Copy each line of the records below that has "eléctricos" in it.

-----

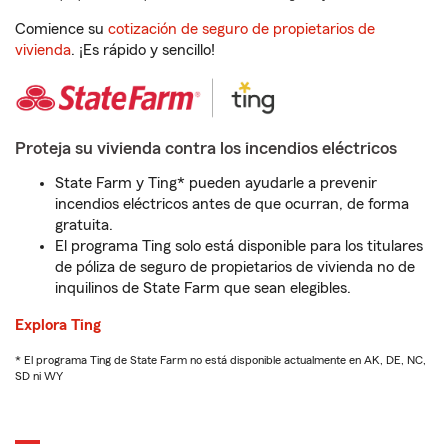
Comience su
cotización de seguro de propietarios de
vivienda
. ¡Es rápido y sencillo!
Proteja su vivienda contra los incendios eléctricos
State Farm y Ting* pueden ayudarle a prevenir
incendios eléctricos antes de que ocurran, de forma
gratuita.
El programa Ting solo está disponible para los titulares
de póliza de seguro de propietarios de vivienda no de
inquilinos de State Farm que sean elegibles.
Explora Ting
* El programa Ting de State Farm no está disponible actualmente en AK, DE, NC,
SD ni WY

-----

# WRITTEN RESPONSE:
Proteja su vivienda contra los incendios eléctricos
incendios eléctricos antes de que ocurran, de forma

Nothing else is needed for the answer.